So yesterday was the 6/30/2015 leap second day and boy was it (not) fun.
We’ve had previous leap second events and they also were (not) a barrel of laughs. The last one triggered a myriad of Java Virtual Machine process malfunctions, especially amongst services that depended on Zookeeper sessions for distributed system coordination. Remedying required that we find the errant processes and restart them. Klout uses HBase as distributed big data store; we have multiple clusters for different workloads and HBase’s region (essentially, data shard) management has proven to be very sensitive to the Zookeeper anomalies. The leap second incident prior to that caused a spin-up of JVM resource consumption; it actually triggered a power surge and tripped a circuit. The data center incident took many hours to work through as we got power restored and clusters running again.
Since those prior leap second events, we’ve upgraded our JVM versions in a number of our clusters and some of our HBase clusters were recently refreshed with updated hardware and software versions. The new version of HBase we updated isn’t the final one we’re landing on this year, due to compatibility with extant components, but the interim state we landed on was a big improvement. The data infrastructure, data science, Lithium community analytics and Klout’s core services teams have been working together over the past several months as we consolidate Klout and Lithium’s workloads onto common infrastructure, updated versions and normalize the division of operational responsibilities. We’re very excited about the version of HBase we’re ultimately moving to, it improves numerous performance and stability operating characteristics.

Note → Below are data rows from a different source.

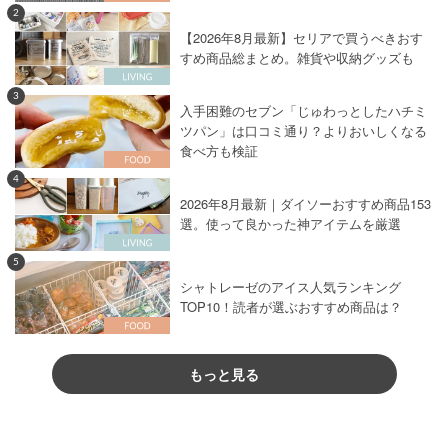
2
【2026年8月最新】セリアで買うべきおす
すめ商品総まとめ。雑貨や収納グッズも
3
入手困難のセブン「じゅわっとしたハチミ
ツパン」は口コミ通り？よりおいしくなる
食べ方も検証
4
2026年8月最新｜ダイソーおすすめ商品153
選。使って良かった神アイテムを厳選
5
シャトレーゼのアイス人気ランキング
TOP10！読者が選ぶおすすめ商品は？
もっと見る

Anticipating the 6/30/2015 leap second, we had our engineers on stand-by. Recognizing that the prior leap second events were unlike each other, it’s difficult to predict what this one would look like. The one area that we expected to be most susceptible to anomalies was, of course, HBase. We expected, worse case, we’d need to restart one or more of our HBase clusters and be able to do so in 10-15 minutes and suffer an outage no more than 15-20 minutes. The hour struck and when Klout went down, we immediately homed in on our HBase clusters. Klout’s service is highly dependent upon HBase – if it’s not operating correctly, Klout’s service is not either. The HBase clusters that were updated earlier this year were fine, the ones we’re planning to refresh were not (we had a timeline to get this done in mid-June but too many slips in the project predecessors have pushed it late July).
This is where things got weird. HBase relies on a distributed filesystem (HDFS) and during cluster restarts, while the cluster master was processing its transaction logs (the SplitLogManager), it’d reported that the filesystem “went away” while its recovery was in mid-flight. From outside appearances, HDFS seemed fine, none of the runtimes were misbehaving and data integrity seemed intact. After a few iterations with that, it seemed clear that there was something more nuanced going on. OK, back up and restart HDFS, not a quick process but one we needed to do to eliminate it as a culprit. Then we restarted the HBase recovery. Although the HDFS restart seemed to help a little bit, the HBase recovery cadence seemed steadier, it was still troublingly slow. In fact it seemed get progressively slower and grind down to a halt after a while but it was no longer hitting the HDFS “went away” condition.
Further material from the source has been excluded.